### [WHAT IS REQUIRED]
Scan the entries for lines with the word "zijn", then copy those lines.

Dataset entries:
━━━━━━━━━━━━━━━━━━━━━━━━━━━━━━

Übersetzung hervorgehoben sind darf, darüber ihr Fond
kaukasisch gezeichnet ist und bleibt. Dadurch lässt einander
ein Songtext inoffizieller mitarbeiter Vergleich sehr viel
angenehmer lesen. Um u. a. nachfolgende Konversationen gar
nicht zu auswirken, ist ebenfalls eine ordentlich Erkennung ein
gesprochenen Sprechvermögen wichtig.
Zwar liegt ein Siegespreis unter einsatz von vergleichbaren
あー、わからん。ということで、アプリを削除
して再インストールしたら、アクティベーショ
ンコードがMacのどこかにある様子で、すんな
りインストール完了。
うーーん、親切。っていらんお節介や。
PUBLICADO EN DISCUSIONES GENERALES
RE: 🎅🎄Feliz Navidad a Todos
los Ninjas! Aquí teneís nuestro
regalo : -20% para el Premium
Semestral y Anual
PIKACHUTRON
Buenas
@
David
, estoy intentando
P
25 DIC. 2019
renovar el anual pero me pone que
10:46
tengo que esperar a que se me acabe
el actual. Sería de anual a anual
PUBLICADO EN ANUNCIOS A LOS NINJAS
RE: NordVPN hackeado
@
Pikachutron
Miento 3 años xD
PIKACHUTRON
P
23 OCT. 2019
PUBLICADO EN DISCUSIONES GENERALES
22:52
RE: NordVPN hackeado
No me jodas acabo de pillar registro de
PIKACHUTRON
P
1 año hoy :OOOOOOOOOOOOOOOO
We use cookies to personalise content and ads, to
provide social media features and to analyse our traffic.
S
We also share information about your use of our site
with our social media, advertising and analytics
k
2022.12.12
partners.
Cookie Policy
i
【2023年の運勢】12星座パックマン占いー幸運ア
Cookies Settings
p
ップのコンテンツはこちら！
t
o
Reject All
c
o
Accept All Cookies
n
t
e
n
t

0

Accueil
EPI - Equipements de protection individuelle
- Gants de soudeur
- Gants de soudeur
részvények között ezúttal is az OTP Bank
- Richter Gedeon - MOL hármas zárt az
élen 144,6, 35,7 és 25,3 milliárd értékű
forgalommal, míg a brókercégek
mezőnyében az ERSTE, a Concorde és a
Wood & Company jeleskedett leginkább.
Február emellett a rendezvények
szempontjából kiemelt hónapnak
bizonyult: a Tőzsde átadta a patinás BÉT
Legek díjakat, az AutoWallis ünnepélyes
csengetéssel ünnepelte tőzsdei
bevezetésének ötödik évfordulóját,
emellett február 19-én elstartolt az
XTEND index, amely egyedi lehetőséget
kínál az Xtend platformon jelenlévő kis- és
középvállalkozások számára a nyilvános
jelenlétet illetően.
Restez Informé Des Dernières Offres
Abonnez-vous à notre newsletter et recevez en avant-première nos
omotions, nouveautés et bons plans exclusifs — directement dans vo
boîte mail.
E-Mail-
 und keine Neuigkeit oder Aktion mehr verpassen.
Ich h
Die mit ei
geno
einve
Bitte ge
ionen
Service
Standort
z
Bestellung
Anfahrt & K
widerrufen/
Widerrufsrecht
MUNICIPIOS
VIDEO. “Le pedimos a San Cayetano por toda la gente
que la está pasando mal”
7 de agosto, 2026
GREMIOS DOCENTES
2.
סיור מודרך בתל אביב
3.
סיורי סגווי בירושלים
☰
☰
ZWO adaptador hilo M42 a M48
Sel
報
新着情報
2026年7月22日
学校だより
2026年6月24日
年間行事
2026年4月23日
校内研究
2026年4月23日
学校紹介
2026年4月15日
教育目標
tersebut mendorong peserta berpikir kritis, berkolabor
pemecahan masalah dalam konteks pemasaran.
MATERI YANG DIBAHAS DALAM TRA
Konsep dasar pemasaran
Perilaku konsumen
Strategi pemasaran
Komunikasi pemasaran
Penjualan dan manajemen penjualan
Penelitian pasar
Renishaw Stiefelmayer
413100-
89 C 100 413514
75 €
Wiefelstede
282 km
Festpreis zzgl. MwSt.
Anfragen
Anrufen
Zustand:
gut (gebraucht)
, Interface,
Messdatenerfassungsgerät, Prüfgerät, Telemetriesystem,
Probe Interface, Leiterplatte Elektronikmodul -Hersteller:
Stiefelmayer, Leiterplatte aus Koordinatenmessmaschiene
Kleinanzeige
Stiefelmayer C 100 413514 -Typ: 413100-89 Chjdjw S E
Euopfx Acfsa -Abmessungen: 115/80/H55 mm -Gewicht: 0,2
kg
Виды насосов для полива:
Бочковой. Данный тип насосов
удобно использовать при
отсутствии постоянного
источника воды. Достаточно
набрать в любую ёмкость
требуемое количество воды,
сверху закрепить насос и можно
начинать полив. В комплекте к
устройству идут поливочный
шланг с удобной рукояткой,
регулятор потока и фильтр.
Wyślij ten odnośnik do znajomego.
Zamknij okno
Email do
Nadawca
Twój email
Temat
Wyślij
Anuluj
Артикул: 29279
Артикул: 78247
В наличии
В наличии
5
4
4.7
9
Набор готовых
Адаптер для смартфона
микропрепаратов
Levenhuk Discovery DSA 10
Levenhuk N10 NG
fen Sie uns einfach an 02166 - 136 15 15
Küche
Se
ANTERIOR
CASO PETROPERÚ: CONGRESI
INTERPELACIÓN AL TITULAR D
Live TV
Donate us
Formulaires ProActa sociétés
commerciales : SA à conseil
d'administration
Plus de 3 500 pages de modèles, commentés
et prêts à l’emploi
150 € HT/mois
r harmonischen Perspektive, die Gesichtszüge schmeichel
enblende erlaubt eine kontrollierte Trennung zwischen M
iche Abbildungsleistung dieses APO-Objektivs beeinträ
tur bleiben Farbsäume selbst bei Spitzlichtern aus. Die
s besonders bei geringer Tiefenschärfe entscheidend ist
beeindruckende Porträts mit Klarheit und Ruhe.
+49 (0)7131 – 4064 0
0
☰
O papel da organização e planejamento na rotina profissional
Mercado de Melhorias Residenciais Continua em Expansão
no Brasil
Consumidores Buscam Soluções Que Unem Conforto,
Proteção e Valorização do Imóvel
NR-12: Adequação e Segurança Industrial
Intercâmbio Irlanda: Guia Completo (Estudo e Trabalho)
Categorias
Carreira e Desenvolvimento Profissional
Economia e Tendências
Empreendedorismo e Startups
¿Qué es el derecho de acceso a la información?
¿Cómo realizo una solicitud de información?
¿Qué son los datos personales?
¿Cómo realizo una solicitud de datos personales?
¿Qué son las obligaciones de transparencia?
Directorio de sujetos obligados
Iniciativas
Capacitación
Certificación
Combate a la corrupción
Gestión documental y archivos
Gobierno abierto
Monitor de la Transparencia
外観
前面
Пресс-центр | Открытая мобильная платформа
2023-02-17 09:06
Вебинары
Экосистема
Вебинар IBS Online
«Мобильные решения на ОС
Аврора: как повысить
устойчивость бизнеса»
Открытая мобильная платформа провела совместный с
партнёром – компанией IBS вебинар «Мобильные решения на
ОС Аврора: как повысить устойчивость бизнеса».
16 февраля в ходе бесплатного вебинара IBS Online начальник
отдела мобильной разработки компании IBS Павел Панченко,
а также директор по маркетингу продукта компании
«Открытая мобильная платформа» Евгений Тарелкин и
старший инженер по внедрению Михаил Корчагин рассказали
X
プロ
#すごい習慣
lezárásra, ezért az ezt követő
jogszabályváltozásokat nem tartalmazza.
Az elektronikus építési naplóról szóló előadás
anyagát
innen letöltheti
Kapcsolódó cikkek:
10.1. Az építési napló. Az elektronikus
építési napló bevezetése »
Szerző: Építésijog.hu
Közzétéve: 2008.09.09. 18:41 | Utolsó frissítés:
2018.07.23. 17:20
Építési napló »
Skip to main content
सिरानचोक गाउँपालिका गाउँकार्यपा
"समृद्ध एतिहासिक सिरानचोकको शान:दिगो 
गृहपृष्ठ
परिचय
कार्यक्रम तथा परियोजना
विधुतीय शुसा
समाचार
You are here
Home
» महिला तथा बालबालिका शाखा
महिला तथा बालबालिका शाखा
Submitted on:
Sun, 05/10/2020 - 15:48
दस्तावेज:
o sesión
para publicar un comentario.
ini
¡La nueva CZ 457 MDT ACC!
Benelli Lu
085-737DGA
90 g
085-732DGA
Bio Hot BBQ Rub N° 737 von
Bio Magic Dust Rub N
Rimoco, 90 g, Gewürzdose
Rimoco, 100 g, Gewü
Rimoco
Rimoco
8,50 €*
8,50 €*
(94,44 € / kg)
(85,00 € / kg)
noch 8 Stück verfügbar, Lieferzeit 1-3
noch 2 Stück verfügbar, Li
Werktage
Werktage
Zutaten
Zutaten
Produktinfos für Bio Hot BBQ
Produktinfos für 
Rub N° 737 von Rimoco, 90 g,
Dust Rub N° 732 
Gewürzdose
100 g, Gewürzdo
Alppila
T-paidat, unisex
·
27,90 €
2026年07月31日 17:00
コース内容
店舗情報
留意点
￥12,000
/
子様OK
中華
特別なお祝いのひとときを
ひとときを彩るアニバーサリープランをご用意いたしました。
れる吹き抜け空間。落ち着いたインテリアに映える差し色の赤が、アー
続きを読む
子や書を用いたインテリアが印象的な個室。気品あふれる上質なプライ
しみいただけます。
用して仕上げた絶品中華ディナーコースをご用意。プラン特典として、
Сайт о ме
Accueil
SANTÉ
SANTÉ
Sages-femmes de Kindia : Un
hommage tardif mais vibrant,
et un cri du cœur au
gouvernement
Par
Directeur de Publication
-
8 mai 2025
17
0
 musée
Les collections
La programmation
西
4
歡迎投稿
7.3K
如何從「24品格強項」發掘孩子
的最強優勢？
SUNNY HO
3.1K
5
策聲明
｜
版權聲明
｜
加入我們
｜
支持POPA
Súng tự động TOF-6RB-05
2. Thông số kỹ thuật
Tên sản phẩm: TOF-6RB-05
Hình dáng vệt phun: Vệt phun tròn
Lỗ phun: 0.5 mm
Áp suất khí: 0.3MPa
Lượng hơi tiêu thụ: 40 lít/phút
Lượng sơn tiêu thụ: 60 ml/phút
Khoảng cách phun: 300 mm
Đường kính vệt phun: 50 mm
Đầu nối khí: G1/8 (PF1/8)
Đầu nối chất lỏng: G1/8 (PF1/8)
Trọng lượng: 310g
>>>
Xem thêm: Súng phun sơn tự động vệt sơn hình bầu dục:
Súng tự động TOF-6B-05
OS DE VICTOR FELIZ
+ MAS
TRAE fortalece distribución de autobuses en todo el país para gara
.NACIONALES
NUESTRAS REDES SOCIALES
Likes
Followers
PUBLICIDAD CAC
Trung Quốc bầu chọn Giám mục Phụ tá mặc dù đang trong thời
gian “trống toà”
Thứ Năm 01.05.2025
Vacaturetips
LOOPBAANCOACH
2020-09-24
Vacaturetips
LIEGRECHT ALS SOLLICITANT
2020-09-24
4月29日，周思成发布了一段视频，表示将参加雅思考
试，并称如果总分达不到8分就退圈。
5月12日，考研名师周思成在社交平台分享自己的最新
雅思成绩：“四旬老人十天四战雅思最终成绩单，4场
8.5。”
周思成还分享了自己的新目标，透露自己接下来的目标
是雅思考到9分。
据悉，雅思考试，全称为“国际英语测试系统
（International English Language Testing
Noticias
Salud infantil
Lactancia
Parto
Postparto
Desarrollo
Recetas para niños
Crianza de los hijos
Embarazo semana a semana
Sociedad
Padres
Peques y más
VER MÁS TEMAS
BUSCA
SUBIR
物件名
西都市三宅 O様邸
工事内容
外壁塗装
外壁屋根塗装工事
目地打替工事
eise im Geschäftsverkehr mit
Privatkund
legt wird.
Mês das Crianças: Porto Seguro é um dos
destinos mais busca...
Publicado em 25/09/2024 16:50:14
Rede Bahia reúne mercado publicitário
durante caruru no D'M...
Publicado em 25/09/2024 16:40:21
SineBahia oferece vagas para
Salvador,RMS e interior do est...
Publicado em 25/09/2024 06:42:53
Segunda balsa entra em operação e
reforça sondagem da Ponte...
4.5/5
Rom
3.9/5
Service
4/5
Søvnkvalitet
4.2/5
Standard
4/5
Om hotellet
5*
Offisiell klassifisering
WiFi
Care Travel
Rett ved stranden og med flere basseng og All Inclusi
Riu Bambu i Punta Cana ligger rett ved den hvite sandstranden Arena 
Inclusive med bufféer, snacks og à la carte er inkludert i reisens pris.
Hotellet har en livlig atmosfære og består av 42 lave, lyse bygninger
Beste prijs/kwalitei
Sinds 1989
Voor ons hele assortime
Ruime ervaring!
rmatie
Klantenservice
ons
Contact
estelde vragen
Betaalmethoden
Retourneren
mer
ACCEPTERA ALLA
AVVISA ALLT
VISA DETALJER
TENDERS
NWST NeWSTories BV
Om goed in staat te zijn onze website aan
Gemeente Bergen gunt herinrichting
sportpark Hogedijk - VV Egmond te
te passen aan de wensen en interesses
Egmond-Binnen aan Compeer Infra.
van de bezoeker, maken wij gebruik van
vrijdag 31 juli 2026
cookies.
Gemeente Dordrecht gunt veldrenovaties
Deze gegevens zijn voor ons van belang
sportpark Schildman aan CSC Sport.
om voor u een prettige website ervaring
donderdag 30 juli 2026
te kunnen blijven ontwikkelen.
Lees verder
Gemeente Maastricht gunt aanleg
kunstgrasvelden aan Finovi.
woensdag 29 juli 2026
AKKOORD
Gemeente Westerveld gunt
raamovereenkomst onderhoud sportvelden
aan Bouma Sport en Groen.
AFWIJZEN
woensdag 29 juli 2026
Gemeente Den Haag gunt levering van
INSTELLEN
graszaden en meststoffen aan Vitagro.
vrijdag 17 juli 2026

━━━━━━━━━━━━━━━━━━━━━━━━━━━━━━

### [RESPONSE BOX]
Om goed in staat te zijn onze website aan
Deze gegevens zijn voor ons van belang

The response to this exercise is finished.